Везла баба рожь и свалилась с воза вниз головой. Страшно разбилась: сотрясение мозга, вытяжение шейных позвонков, рвота, сильные боли и проч. Привезли ее ко мне. Она стонет, охает, просит у бога смерти, а сама глядит на мужика, который ее привез, и бормочет: «Ты, Кирила, брось чечевицу, после отмолотишь, а теперь овес молоти». Я ей говорю, что после об овсе, а теперь, мол, есть поговорить о чем посерьезнее, а она мне: «Овес-то у него очень хороший!» Хлопотливая, завидющая баба. Таким легко помирать.
Я уеду в Москву 5-го сентября. Надо новую квартиру искать.
Всего хорошего!
Ваш А. Чехов.
Червинскому Ф. А., 18 августа 1891 *
1000. Ф. А. ЧЕРВИНСКОМУ
18 августа 1891 г. Богимово.
18 авг., г. Алексин Тульск. губ.
«Спешу» ответить на Ваше письмо. Раньше я рассчитывал в начале августа поехать в гости к Суворину в Феодосию и там поговорить с ним о Вашей книжке * . Теперь же я по домашним обстоятельствам решил не ехать, а сидеть дома, посему советую Вам сделать следующее. Сходите в типографию Суворина, Эртелев пер., и повидайтесь там с управляющим Аркадием Ильичом Неупокоевым. Он высчитает Вам, сколько будет стоить Ваша книга и проч. После этого Вы, буде найдете нужным, напишите мне, а я напишу Суворину. Этак будет яснее. Если будете мне писать, то желательно подробности: сколько и как и что. При случае узнайте, почем платят в «Ниве» * . У меня есть подходящий рассказик.
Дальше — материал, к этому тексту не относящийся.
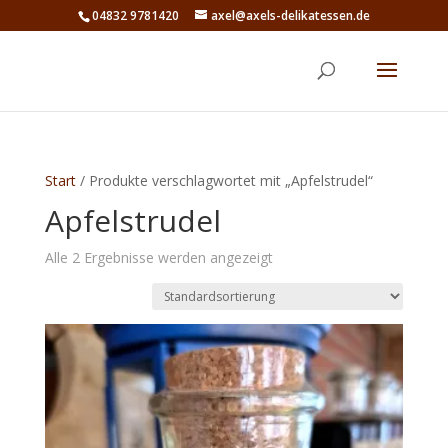
04832 9781420
axel@axels-delikatessen.de
Start
/ Produkte verschlagwortet mit „Apfelstrudel“
Apfelstrudel
Alle 2 Ergebnisse werden angezeigt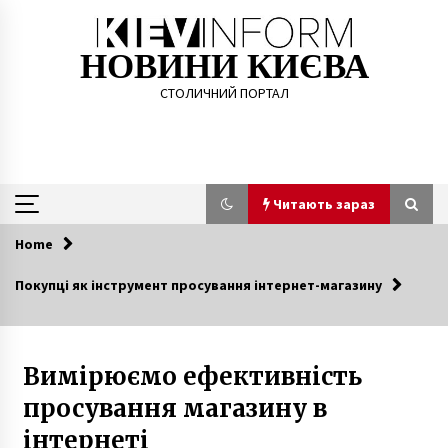
Skip
to
content
НОВИНИ КИЄВА
СТОЛИЧНИЙ ПОРТАЛ
Читають зараз
Home
Читають зараз
Покупці як інструмент просування інтернет-магазину
Затриманим за вбивство трирічного
хлопчика в Києві оголосили підозру
7 років ago
Вимірюємо ефективність
просування магазину в
На Київщині ліквідували нарколабораторію
7 років ago
інтернеті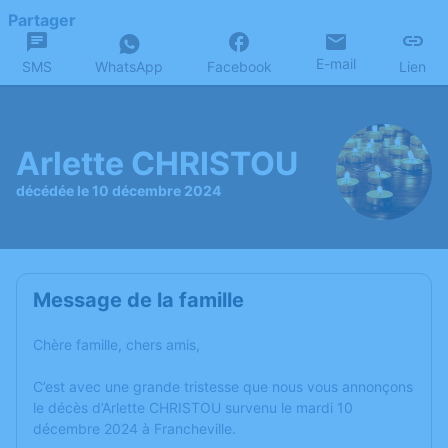
Partager
E-mail
SMS
WhatsApp
Facebook
Lien
Arlette CHRISTOU
décédée le 10 décembre 2024
Message de la famille
Chère famille, chers amis,
C’est avec une grande tristesse que nous vous annonçons
le décès d’Arlette CHRISTOU survenu le mardi 10
décembre 2024 à Francheville.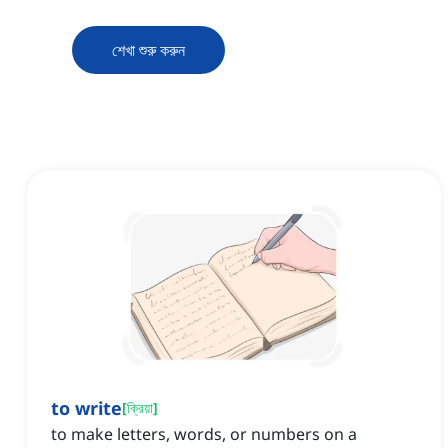
শেখা শুরু করুন
to write
[
ক্রিয়া
]
to make letters, words, or numbers on a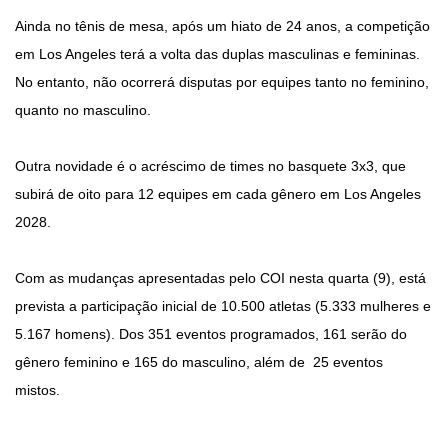
Ainda no tênis de mesa, após um hiato de 24 anos, a competição
em Los Angeles terá a volta das duplas masculinas e femininas.
No entanto, não ocorrerá disputas por equipes tanto no feminino,
quanto no masculino.
Outra novidade é o acréscimo de times no basquete 3x3, que
subirá de oito para 12 equipes em cada gênero em Los Angeles
2028.
Com as mudanças apresentadas pelo COI nesta quarta (9), está
prevista a participação inicial de 10.500 atletas (5.333 mulheres e
5.167 homens). Dos 351 eventos programados, 161 serão do
gênero feminino e 165 do masculino, além de 25 eventos
mistos.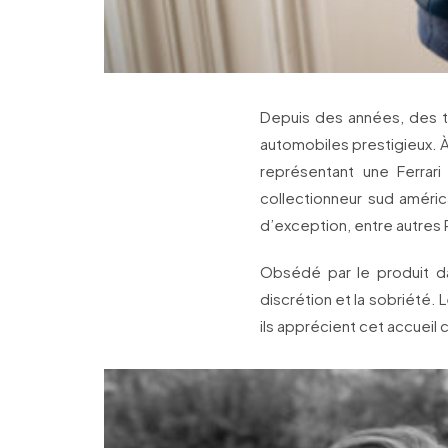
Depuis des années, des 
automobiles prestigieux. À
représentant une Ferra
collectionneur sud améric
d’exception, entre autres 
Obsédé par le produit dan
discrétion et la sobriété.
ils apprécient cet accueil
Если же случая не будет, то не узнавайте. Желаю вам получить Станислава и жениться на тех таинственных голубых глазах * , о которых Вы писали мне. Хорошо тому, кто служит в Сенате. * За него всякая невеста пойдет.
Ваш А. Чехов.
Суворину А. С., 28 августа 1891 *
1001. А. С. СУВОРИНУ
28 августа 1891 г. Богимово.
28 авг. Алексин.
Посылаю Вам фельетон Михайловского о Толстом * . Читайте и совершенствуйтесь. Фельетон хорош, но странно, напиши таких фельетонов хоть тысячу и все-таки дело не подвинется ни на шаг и все-таки непонятным остается, для чего все эти фельетоны пишутся.
За сим посылаю Вам злобу дня, брошюрку нашего московского профессора Тимирязева * , наделавшую много шуму. Дело в том, что у нас в Москве и в России вообще есть проф. Богданов, зоолог, очень важная превосходительная особа, забравшая в свои руки всё и вся, начиная с зоологии и кончая российской прессой. Сия особа проделывает безнаказанно всё, что ей угодно. И вот Тимирязев выступил в поход. Напечатал он свою статью в брошюрке, а не в газете, потому что, повторяю, все газеты в руках Богданова. Если иногда жиды или министры забирают в свои руки прессу, то почему не дозволить этого Моск<овскому> университету? И Университет в лице Богданова забрал и довольно ловко… Но об этом после, при свидании, ибо в письмо всё не влезет.
Как добавление к брошюре, посылаю заметку * . Тимирязев воюет с шарлатанской ботаникой, а я хочу сказать, что и зоология стоит ботаники. Вы прочтите заметку до конца; не надо быть ботаником или зоологом, чтобы понять, как низко стоит у нас то, что мы по неведению считаем высоким.
Если заметка годится, то напечатайте ее; если она неудобна, то, разумеется, к чёрту. Заметка покажется Вам резкою, но я в ней ничего не преувеличил и не солгал ни на йоту, ибо пользовался документальными данными * .
Подписываюсь я буквой Ц, а не собственной фамилией на том основании, что, во-первых, заметка писана не мною одним, во-вторых, автор должен быть неизвестен, ибо Богданову известно, что Вагнер живет с Чеховым, а Вагнеру надо защищать докторскую диссертацию и т. д. — и ради грехов моих Вагнеру могут без всяких объяснений вернуть назад его диссертацию. Да и к чему моя подпись?
Гонорара не надо, ибо половина заметки состоит из выписок из Тимирязева и документов.
Итак, два условия: сохранение имени автора в самой строгой тайне и вместо гонорара фунт табаку. В случае несогласия хотя бы на одно из сих условий заметку прошу не печатать.
Заметка, в случае надобности, подлежит сокращениям и стилистическим изменениям.
Пишу свой Сахалин и скучаю, скучаю… Мне надоело жить в сильнейшей степени.